The web is broken. Stop pretending it's not.

[¹]: Alan Kay, "A Conversation with Alan Kay," ACM Queue, Vol. 2, №9, December/January 2004–2005. https://queue.acm.org/detail.cfm?id=1039523

[²]: Alan Kay, quoted in Don Hopkins, "Alan Kay on 'Should web browsers have stuck to being document viewers?'" Medium, May 2024. https://donhopkins.medium.com/alan-kay-on-should-web-browsers-have-stuck-to-being-document-viewers-and-a-discussion-of-news-5cb92c7b3445

[³]: Frederick P. Brooks Jr., "No Silver Bullet — Essence and Accident in Software Engineering," Proceedings of the IFIP Tenth World Computing Conference, 1986. https://worrydream.com/refs/Brooks_1986_-_No_Silver_Bullet.pdf

[⁴]: Rich Hickey, "Simple Made Easy," keynote at Strange Loop Conference, 2011. https://www.infoq.com/presentations/Simple-Made-Easy/

[⁵]: Thomas S. Kuhn, The Structure of Scientific Revolutions (University of Chicago Press, 1962). Kuhn argued that scientific progress is not cumulative but rather proceeds through paradigm shifts — revolutionary changes in the fundamental assumptions that define legitimate problems and solutions within a field.
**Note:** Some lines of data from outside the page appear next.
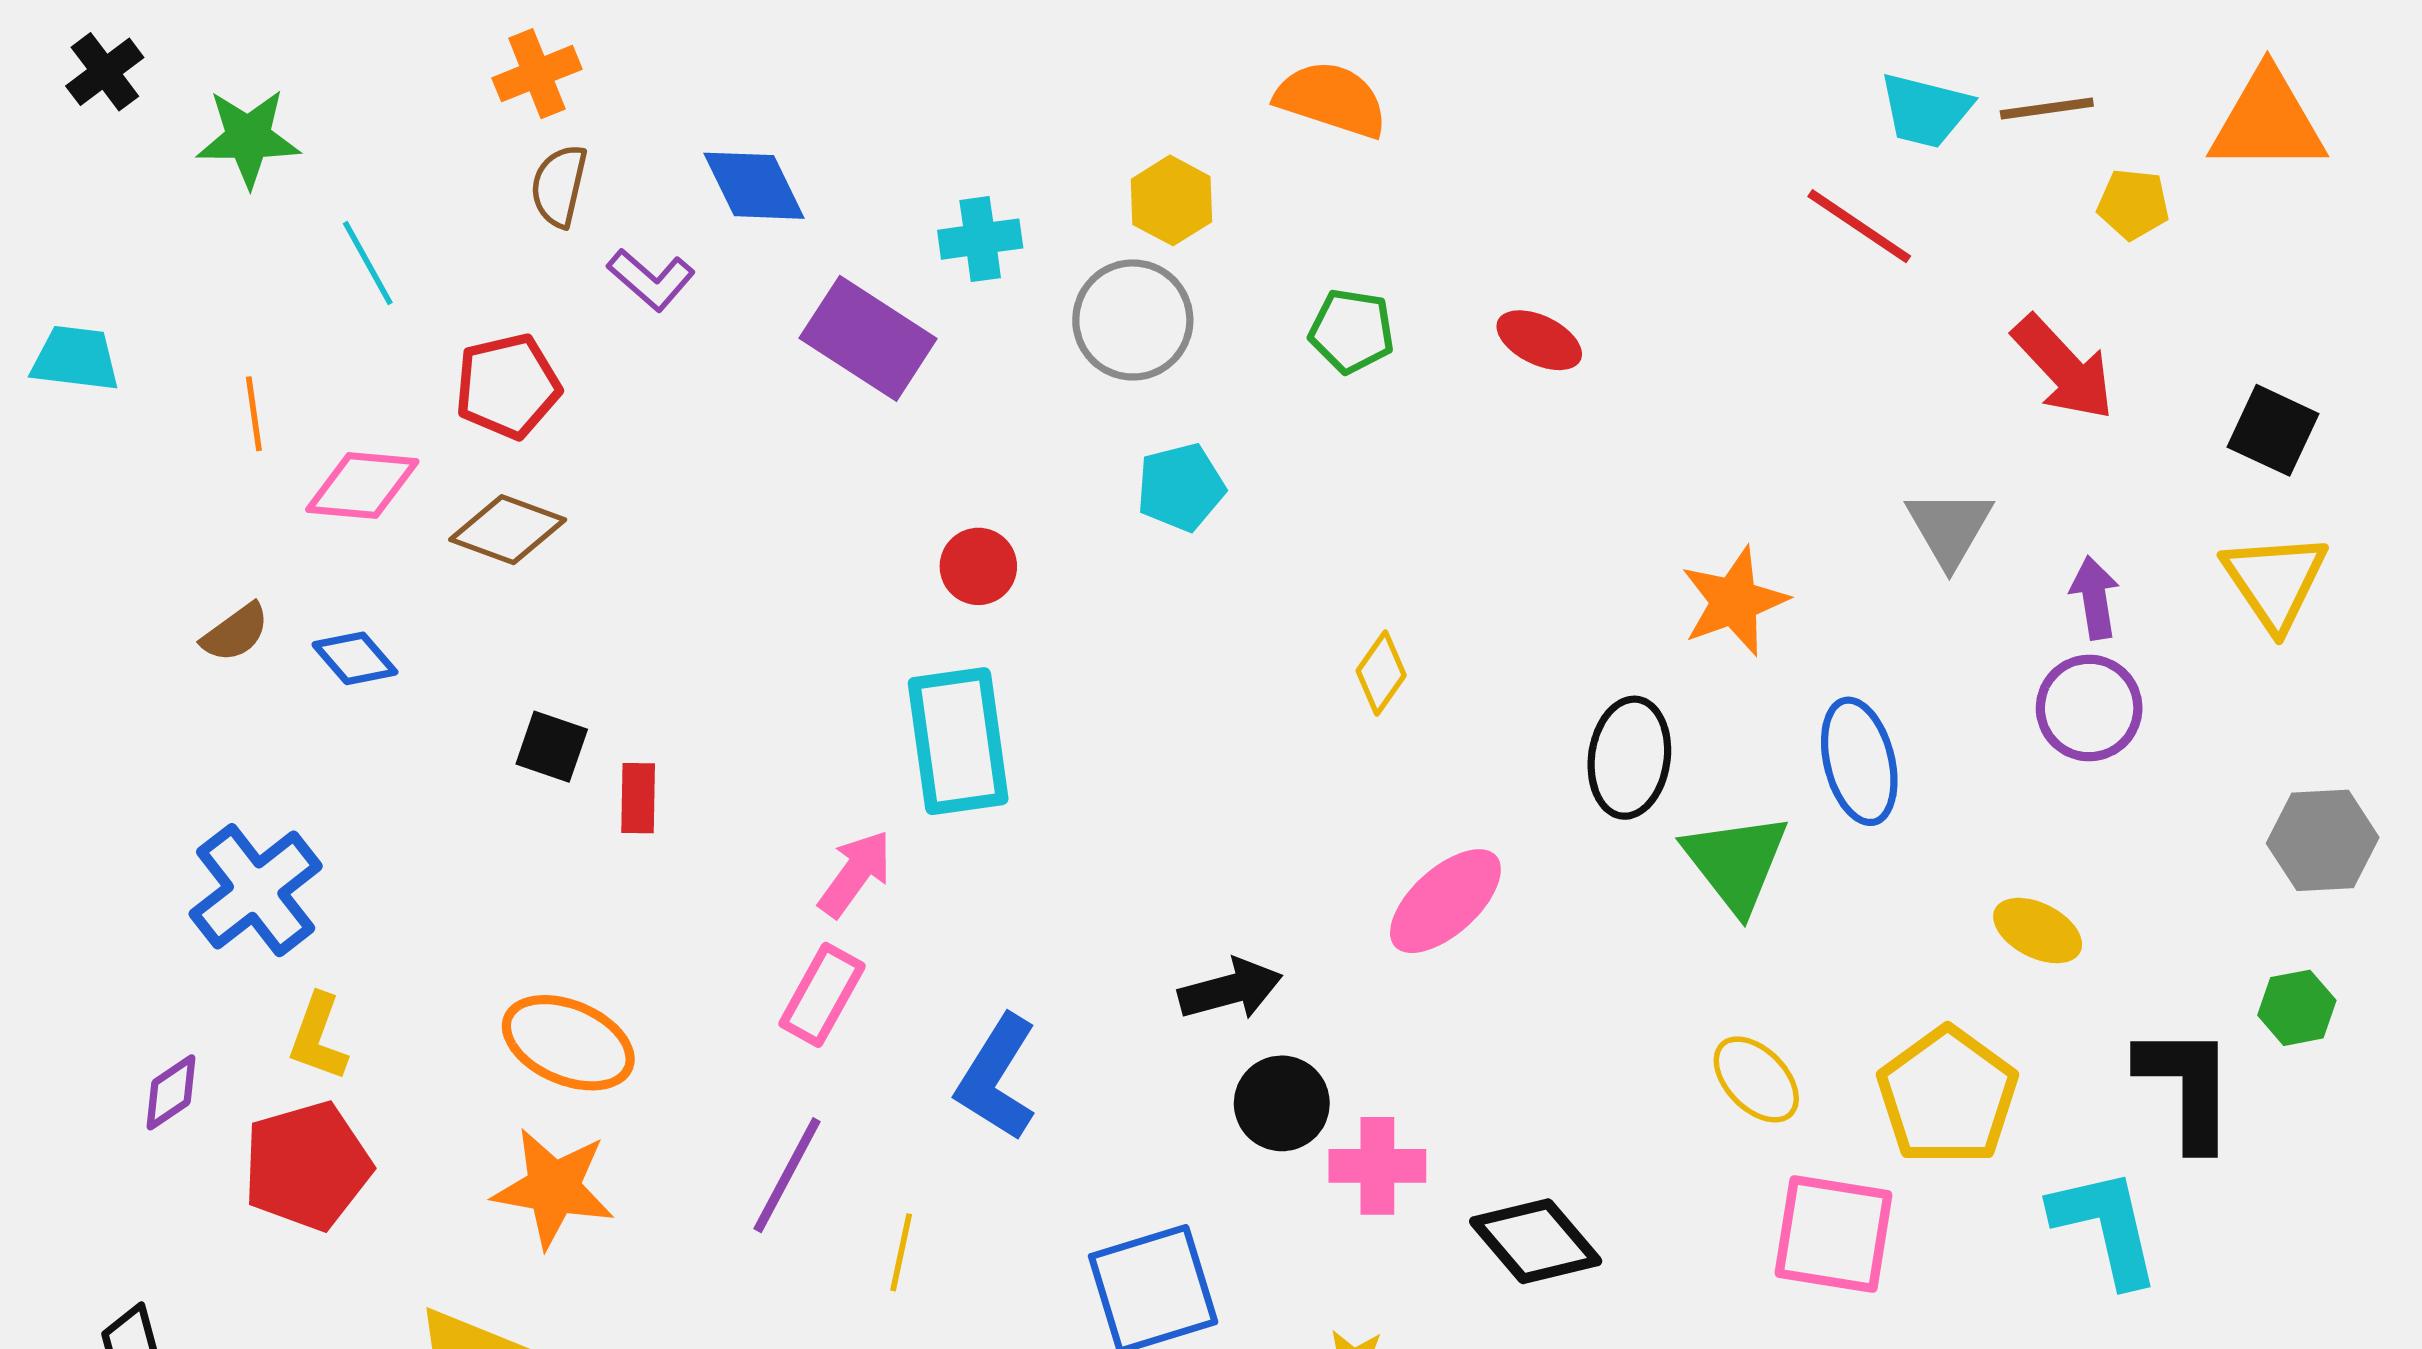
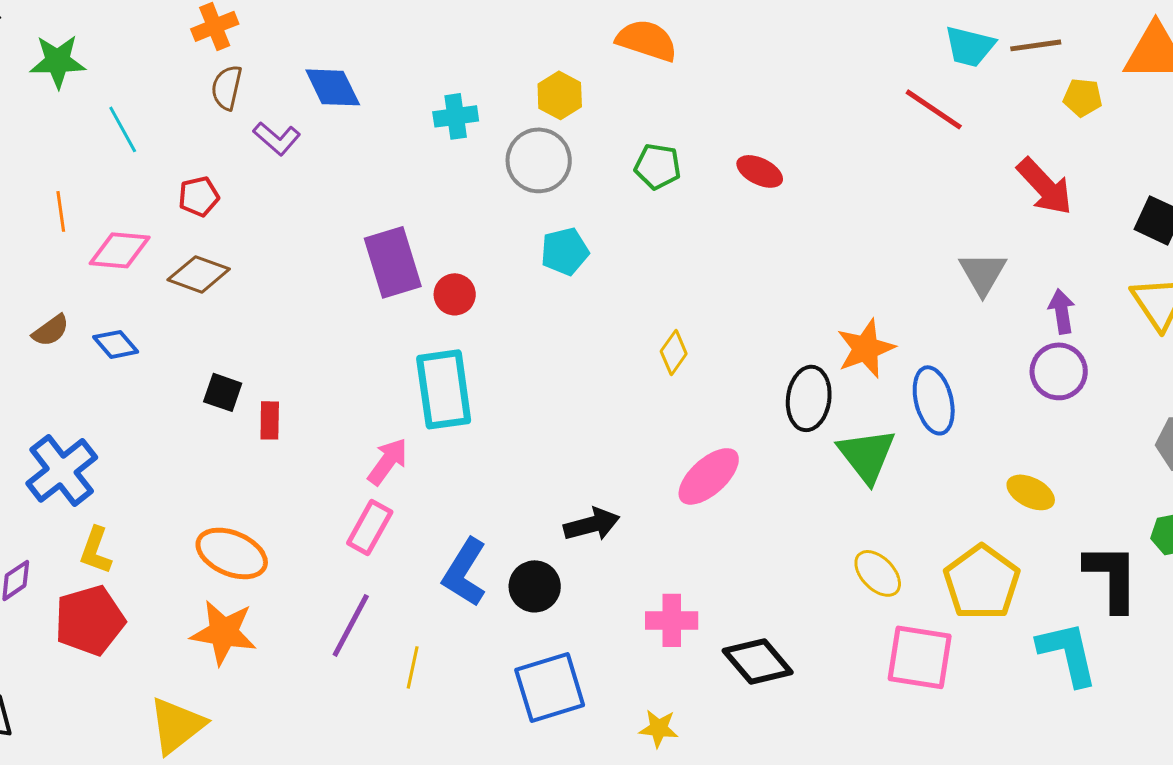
purple rectangle: (868, 338) -> (393, 262), moved, turned 40
red pentagon: (508, 386) -> (199, 196), size x0.7
orange star: (1734, 601) -> (866, 348), moved
black circle: (1282, 1103) -> (535, 586), moved

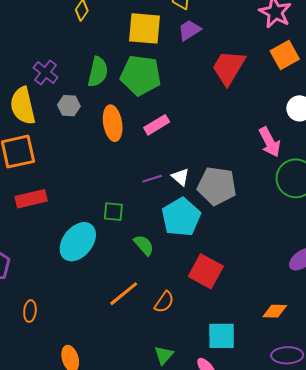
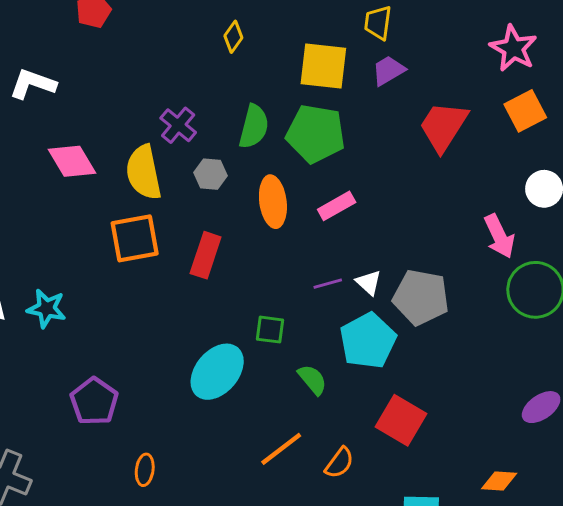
red rectangle: (31, 199) -> (206, 255), moved, turned -60

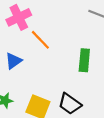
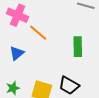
pink cross: (19, 17) -> (18, 15), turned -35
[⁶]: Slavoj Žižek, In Defense of Lost Causes (Verso, 2008), discussing Alain Badiou's concept of false eventalization and the ideology of perpetual novelty.

[⁷]: The framework genealogy is well-documented. Evan You has spoken extensively about creating Vue as a response to Angular's complexity. Rich Harris created Svelte explicitly to eliminate the virtual DOM overhead. Ryan Carniato built Solid to solve React's re-rendering performance issues while keeping its mental model.

[⁸]: Erich Fromm, The Sane Society (Holt, Rinehart and Winston, 1955). Fromm's distinction between radical reform (addressing root causes) and superficial reform (patching symptoms) applies directly to the pattern of framework churn in web development.